La maison en ordre : $b comment un révolutionnaire devint royaliste
CHAPITRE IV
TEMPS PERDU
Mon séjour à Bruxelles auprès de ma mère ne dura qu’une dizaine de mois. Je passerai rapidement sur cette période de mon existence.
Comme je m’y attendais, nous ne réussîmes pas à vivre en bon accord. Il y eut mésentente totale entre son caractère aussi impulsif que versatile et le mien, aussi opiniâtre en ses volontés propres que peu formé à subir un joug, quel qu’il fût. Comme je n’étais point méchant, une personne calme qui aurait su comment polir mes aspérités eût obtenu beaucoup de moi. Ma mère n’en obtint aucune concession.
Il importe de mentionner que son excessive nervosité accrue par les fatigues de sa profession ne la désignait guère pour entreprendre mon éducation. Maîtresse de chant justement appréciée, elle se trouvait en relations continuelles avec des artistes débutant sur la scène, parfois très bornés et à qui elle devait seriner leur rôle jusque dans les moindres détails. Tout ce qu’il pouvait y avoir de patience en elle s’y dépensait. Il ne lui en restait plus une miette pour son fils.
A ses intervalles de liberté, au lieu de prendre du repos, elle s’irritait les nerfs encore davantage à déchiffrer des partitions difficiles.
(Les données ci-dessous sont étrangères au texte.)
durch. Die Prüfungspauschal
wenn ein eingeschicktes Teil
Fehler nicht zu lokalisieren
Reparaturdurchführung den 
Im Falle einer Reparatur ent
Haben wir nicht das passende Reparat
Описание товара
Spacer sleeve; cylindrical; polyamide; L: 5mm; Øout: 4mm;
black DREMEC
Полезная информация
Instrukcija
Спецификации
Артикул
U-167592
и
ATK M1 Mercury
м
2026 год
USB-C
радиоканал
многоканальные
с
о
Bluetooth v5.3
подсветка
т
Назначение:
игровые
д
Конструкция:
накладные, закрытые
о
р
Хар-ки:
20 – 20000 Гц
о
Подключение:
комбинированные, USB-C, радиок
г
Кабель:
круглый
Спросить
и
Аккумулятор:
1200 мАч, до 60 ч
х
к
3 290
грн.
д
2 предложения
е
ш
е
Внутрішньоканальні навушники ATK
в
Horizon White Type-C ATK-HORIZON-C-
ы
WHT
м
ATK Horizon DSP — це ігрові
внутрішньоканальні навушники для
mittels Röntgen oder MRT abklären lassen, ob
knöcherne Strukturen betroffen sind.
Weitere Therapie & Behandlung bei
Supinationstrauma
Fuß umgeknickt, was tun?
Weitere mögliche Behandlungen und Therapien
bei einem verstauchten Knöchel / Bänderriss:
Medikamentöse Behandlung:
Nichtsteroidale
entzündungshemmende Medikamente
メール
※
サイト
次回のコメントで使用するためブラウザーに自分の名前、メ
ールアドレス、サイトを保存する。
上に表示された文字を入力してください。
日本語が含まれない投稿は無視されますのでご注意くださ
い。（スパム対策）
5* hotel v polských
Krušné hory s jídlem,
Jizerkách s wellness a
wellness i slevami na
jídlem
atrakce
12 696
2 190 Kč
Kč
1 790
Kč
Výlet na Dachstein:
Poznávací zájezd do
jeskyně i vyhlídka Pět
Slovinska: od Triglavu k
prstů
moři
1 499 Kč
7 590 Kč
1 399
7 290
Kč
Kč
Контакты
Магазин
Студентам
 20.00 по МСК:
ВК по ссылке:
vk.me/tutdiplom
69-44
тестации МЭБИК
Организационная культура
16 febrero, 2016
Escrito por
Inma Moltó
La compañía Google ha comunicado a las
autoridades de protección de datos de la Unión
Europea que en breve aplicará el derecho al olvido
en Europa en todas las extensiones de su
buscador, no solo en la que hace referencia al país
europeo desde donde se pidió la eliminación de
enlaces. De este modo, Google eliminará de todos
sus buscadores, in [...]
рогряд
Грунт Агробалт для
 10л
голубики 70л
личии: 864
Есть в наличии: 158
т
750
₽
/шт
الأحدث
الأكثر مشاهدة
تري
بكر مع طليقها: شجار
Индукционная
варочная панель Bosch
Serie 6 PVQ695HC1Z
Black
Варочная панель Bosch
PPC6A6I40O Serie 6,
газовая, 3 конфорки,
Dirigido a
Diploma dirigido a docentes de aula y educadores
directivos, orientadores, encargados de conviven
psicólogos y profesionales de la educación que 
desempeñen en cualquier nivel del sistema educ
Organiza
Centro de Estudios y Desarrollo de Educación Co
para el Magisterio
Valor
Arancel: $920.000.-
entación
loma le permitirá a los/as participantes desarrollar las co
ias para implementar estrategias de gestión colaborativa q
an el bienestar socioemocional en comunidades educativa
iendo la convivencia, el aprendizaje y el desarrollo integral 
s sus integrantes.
Elle cultivait la musique de Wagner avec une sorte d’idolâtrie. Certes, ce n’était ni la Tétralogie, ni Tristan, œuvres géniales mais terriblement excitantes, qui pouvaient lui rasseoir le tempérament.
En outre, s’occuper du ménage l’agaçait. Elle n’y portait qu’une attention intermittente et toujours fort distraite. Que de fois je la vis interrompre ses comptes avec la servante pour courir à son piano et reprendre les passages les plus ardus d’un opéra qu’elle étudiait depuis quelques jours. Elle ne le quittait pas avant de s’être assimilé la pensée de l’auteur. Quand elle y était parvenue, elle m’appelait et, faute d’un public plus compétent, me jouait le morceau avec une joie triomphante. Moi, j’applaudissais et m’exaltais à son exemple.
Cependant la bonne se donnait du loisir. La poussière veloutait les meubles. Les repas étaient gargottés va-comme-je-te-pousse ; l’argent s’évaporait, car on devine que l’anse du panier se livrait chez nous à des cabrioles ingénieuses et à des pas redoublés.
Mais les minutes où, en guise de préceptes, je ne recevais que de fiévreuses impressions musicales étaient clairsemées. Plus souvent ma mère, qui s’exaspérait de me voir flâner, oisif, autour d’elle, m’envoyait « prendre l’air » dès le matin. Par là je contractai de nouveau ces habitudes de vagabondage dans les rues où je m’étais dépensé avant mon internement au collège.
Pourtant il arrivait que ma mère s’aperçût, par éclairs, et comme au sortir d’un songe, de mon inaction. Aussitôt elle échafaudait tout un programme d’études régulières et me l’exposait en un flot de paroles qui tendaient à me démontrer que je devais me préparer pour le Conservatoire. Ensuite je viserais à monter sur les planches comme baryton d’opéra-comique. Je ne sais quelle fantaisie de son imagination lui faisait croire que j’étais doué pour cet emploi.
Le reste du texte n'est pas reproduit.